Bacillus massiliosenegalensis (mas.si.li.o.se.ne.gal.en′sis. L. gen. masc. n. massiliosenegalensis, contraction of the Latin names of Marseille and Senegal, where strain JC6T was cultivated and collected, respectively.) B. massiliosenegalensis is an aerobic Gram-positive bacterium. Optimal growth is achieved aerobically and weak growth is observed under microaerophilic or anaerobic conditions. Growth occurs on axenic media between 25 and 45°C, with optimal growth observed at 37°C. Cells stain Gram-positive, are rod-shaped, endospore-forming, motile and have a mean diameter of 0.65 µm and a mean length of 3.076 µm. Peritrichous flagellae were observed. Colonies are translucent and 2 mm in diameter on blood-enriched BHI agar.
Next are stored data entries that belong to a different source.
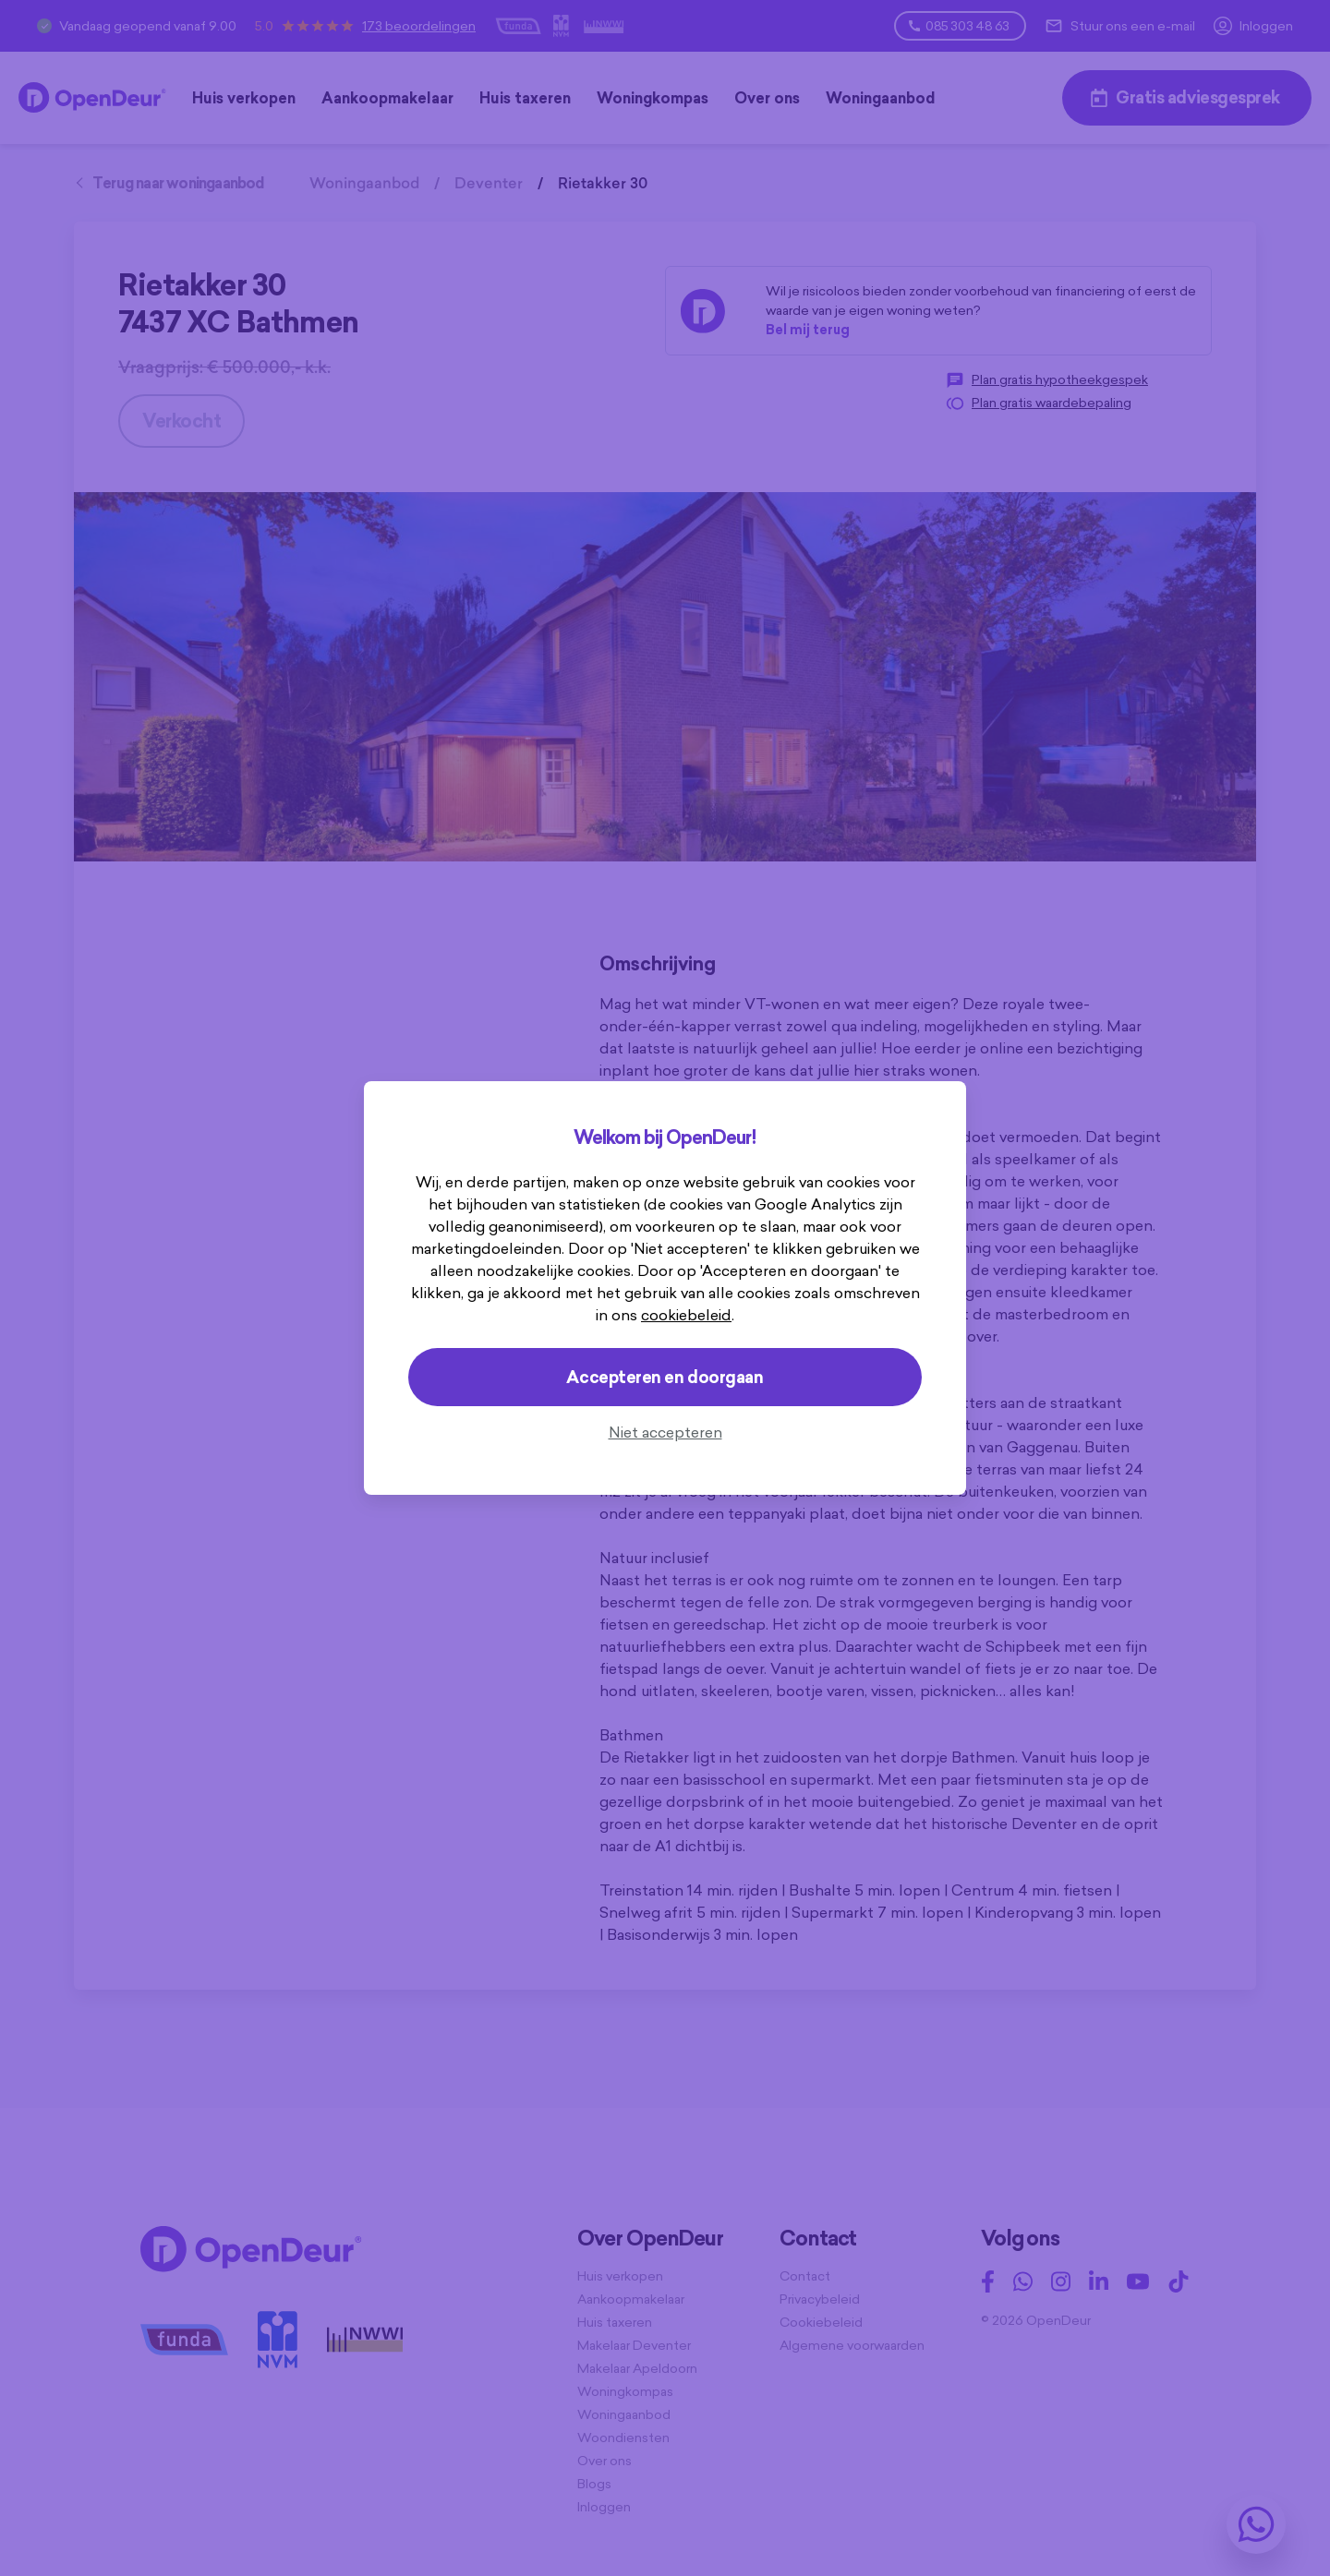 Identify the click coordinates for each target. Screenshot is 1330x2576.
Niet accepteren (665, 1432)
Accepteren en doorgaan (664, 1377)
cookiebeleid (686, 1315) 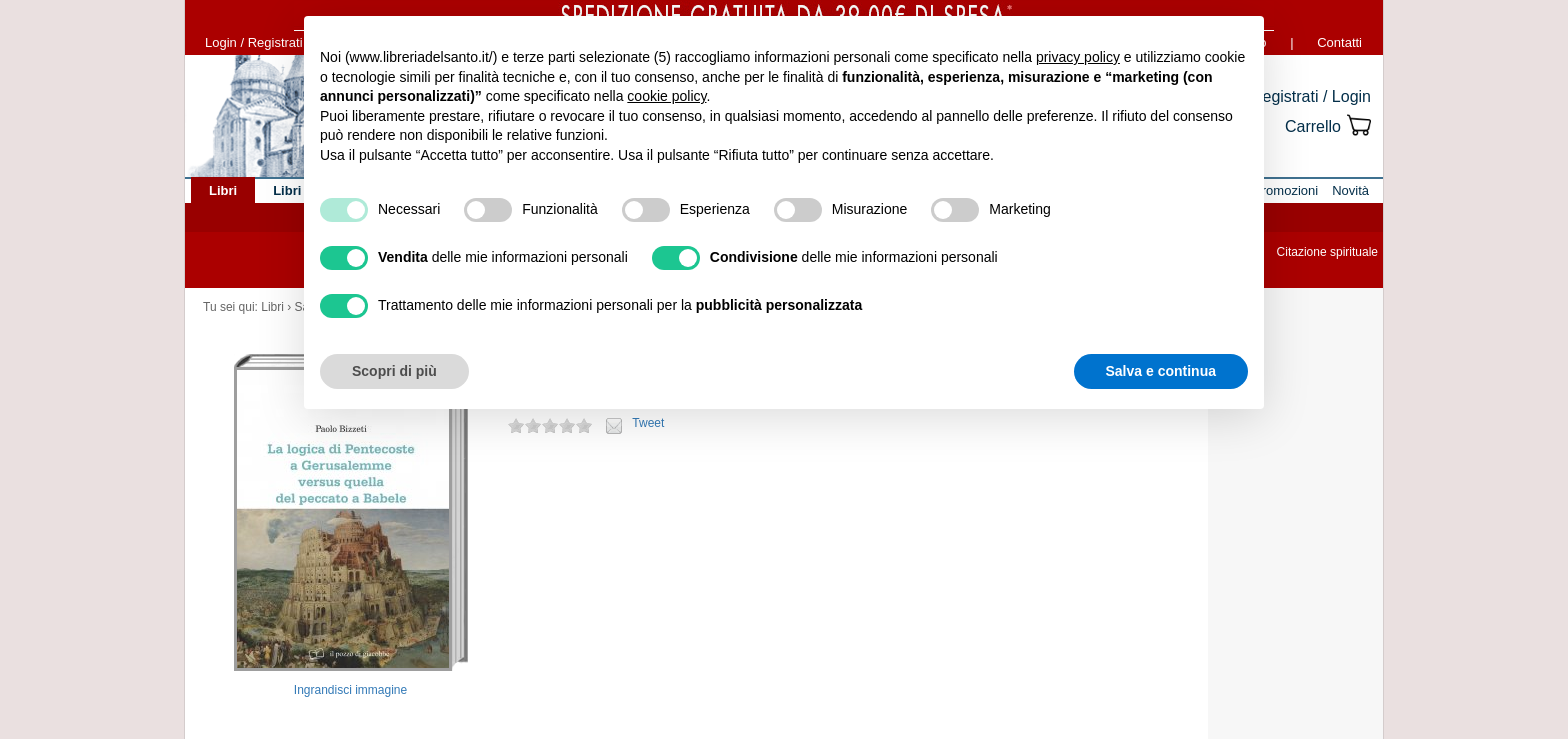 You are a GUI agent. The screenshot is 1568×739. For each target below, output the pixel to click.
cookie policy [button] (666, 96)
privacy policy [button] (1078, 57)
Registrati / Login (1311, 96)
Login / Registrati (254, 42)
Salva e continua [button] (1161, 371)
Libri (272, 307)
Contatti (1339, 42)
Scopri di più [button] (394, 371) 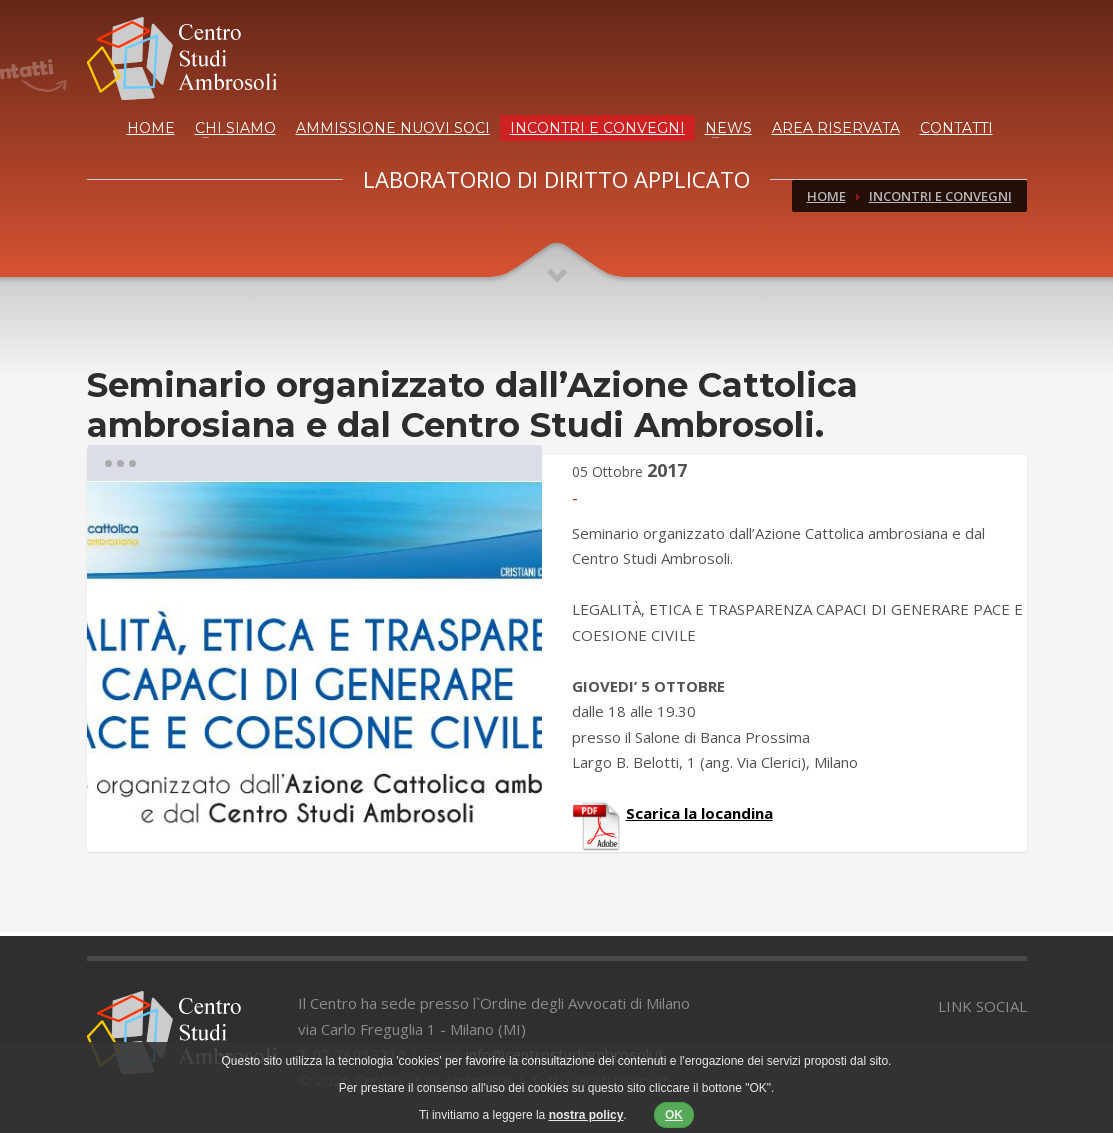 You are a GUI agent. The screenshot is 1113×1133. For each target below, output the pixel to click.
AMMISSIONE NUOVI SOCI (393, 128)
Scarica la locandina (699, 813)
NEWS (728, 128)
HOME (151, 128)
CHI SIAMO (235, 128)
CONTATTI (956, 128)
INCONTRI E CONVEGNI (597, 128)
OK (674, 1115)
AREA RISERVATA (836, 128) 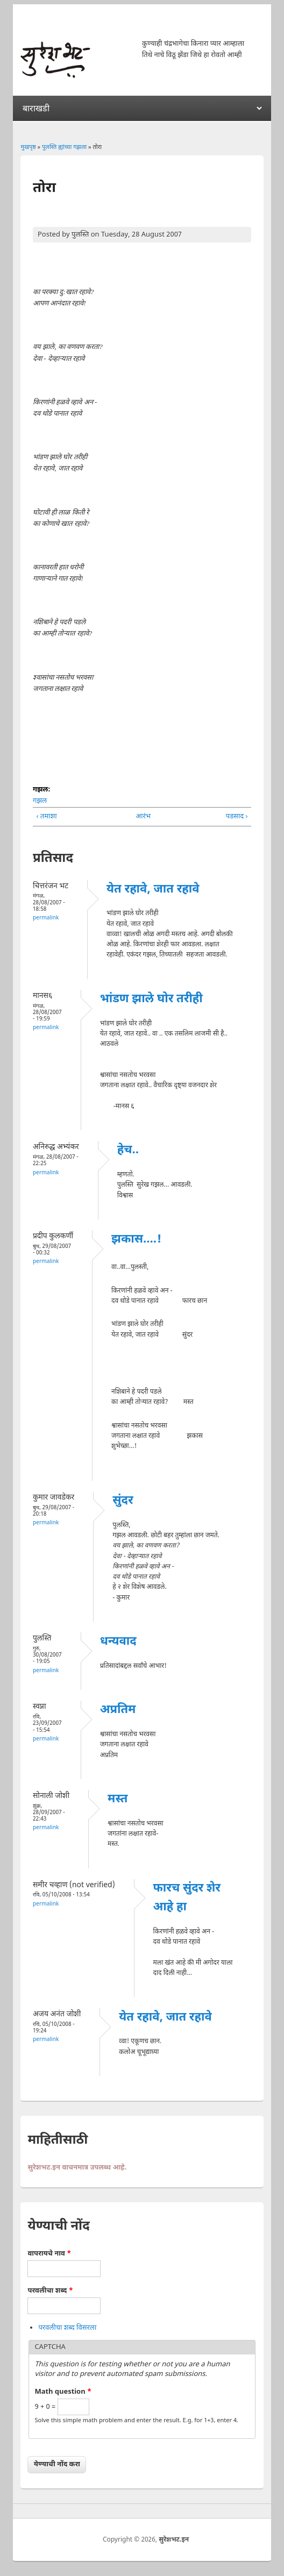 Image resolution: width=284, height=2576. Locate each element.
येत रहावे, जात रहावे (152, 889)
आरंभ (140, 816)
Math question (62, 2391)
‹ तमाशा (46, 816)
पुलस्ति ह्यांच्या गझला (64, 147)
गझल (40, 800)
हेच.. (128, 1150)
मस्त (117, 1799)
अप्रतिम (118, 1710)
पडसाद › (237, 816)
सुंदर (122, 1501)
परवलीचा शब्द (50, 2290)
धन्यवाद (118, 1642)
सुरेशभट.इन (174, 2540)
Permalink (46, 918)
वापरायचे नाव (49, 2253)
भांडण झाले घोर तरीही (151, 999)
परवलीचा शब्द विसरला (67, 2327)
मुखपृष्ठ (28, 147)
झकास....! (136, 1239) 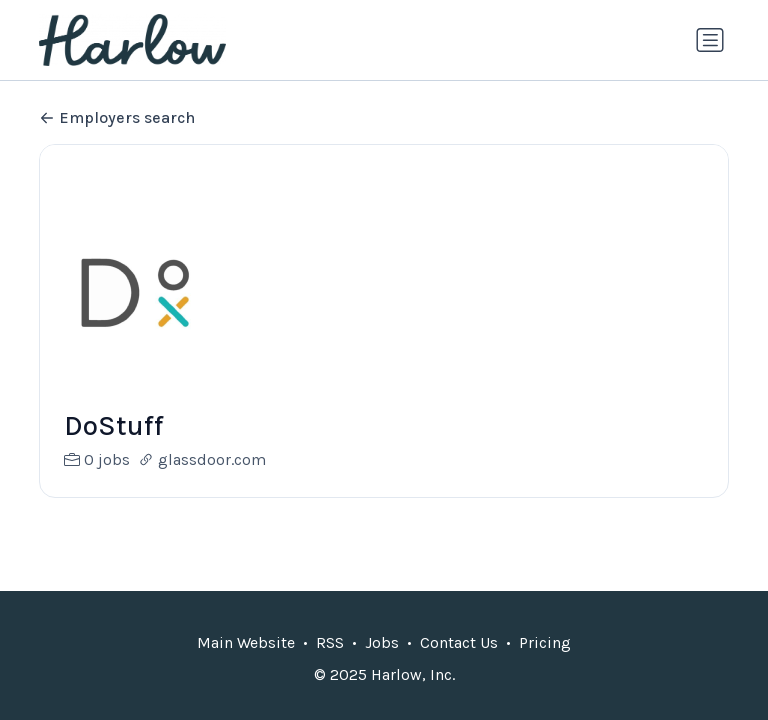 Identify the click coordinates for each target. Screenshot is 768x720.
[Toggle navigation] (710, 40)
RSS (330, 642)
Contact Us (459, 642)
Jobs (382, 642)
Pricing (545, 642)
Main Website (246, 642) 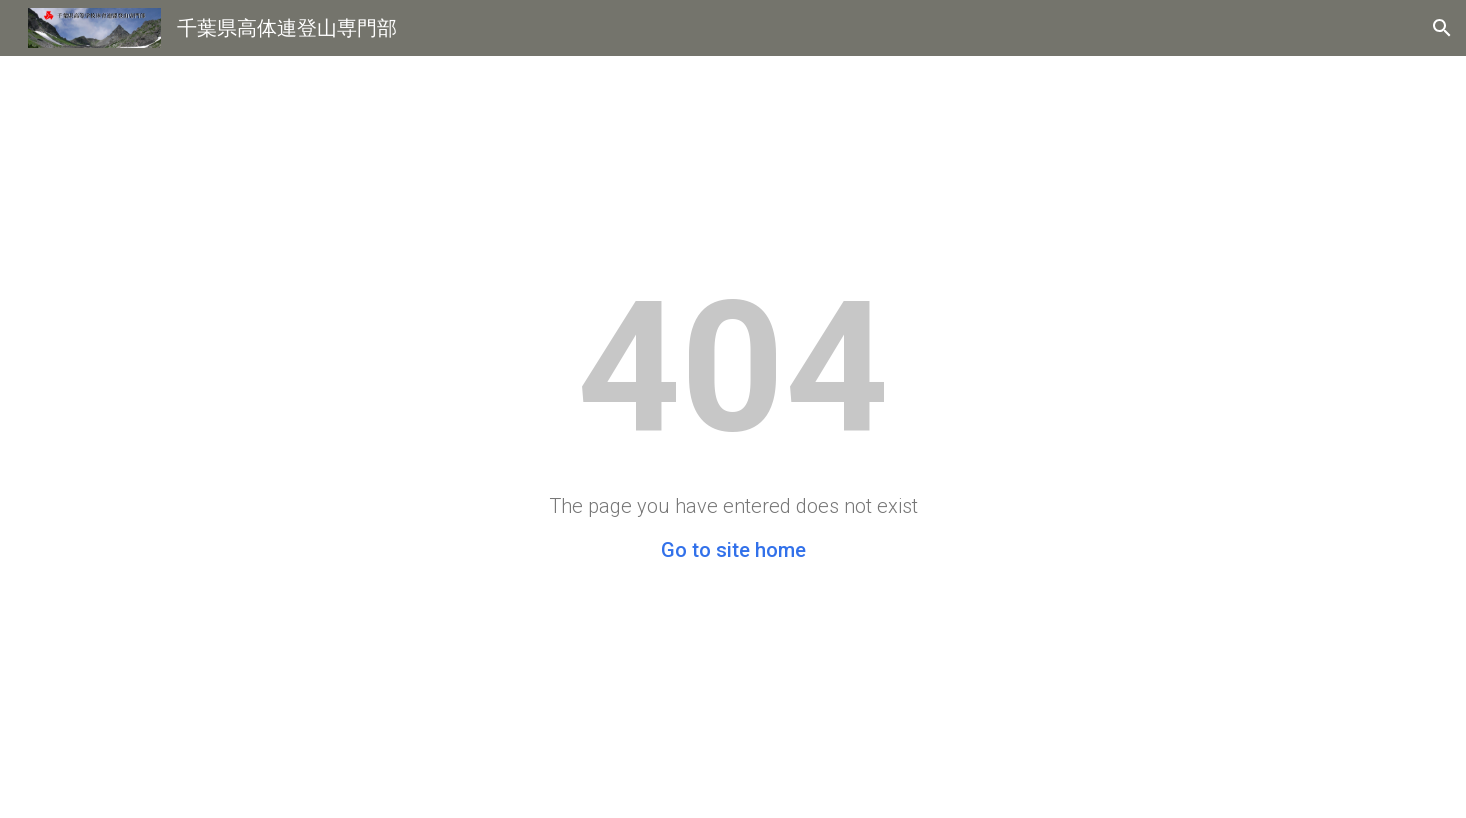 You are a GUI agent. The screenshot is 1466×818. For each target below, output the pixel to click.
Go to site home (733, 550)
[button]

No oxidase activity detected. Negative for indole. Presence of catalase activity. Using the API 50CH system, positive reactions are observed for aesculin, D-cellobiose, D-glucose, D-maltose, N-acetyl-glucosamine and D-trehalose. Using the API ZYM system, a positive reaction is observed for α-glucosidase and weak reactions are observed for alkaline phosphatase, esterase lipase, valine arylamidase and trypsin. Using the API 20E system, a positive reaction is observed for nitrate reduction and a negative reaction is observed for urease. B. massiliosenegalensis is susceptible to amoxicillin, ceftriaxone, imipenem, trimethoprim/sulfamethoxazole, gentamicin, ciprofloxacin, rifampicin and vancomycin, but resistant to metronidazole and erythromycin.

The G+C content of the genome is 37.60%. The 16S rRNA and genome sequences are deposited in Genbank and EMBL under accession numbers JF824800 and CAHJ00000000, respectively. The type strain is JC6T (= CSUR P151 = DSM 25957) was isolated from the fecal flora of a healthy Senegalese patient.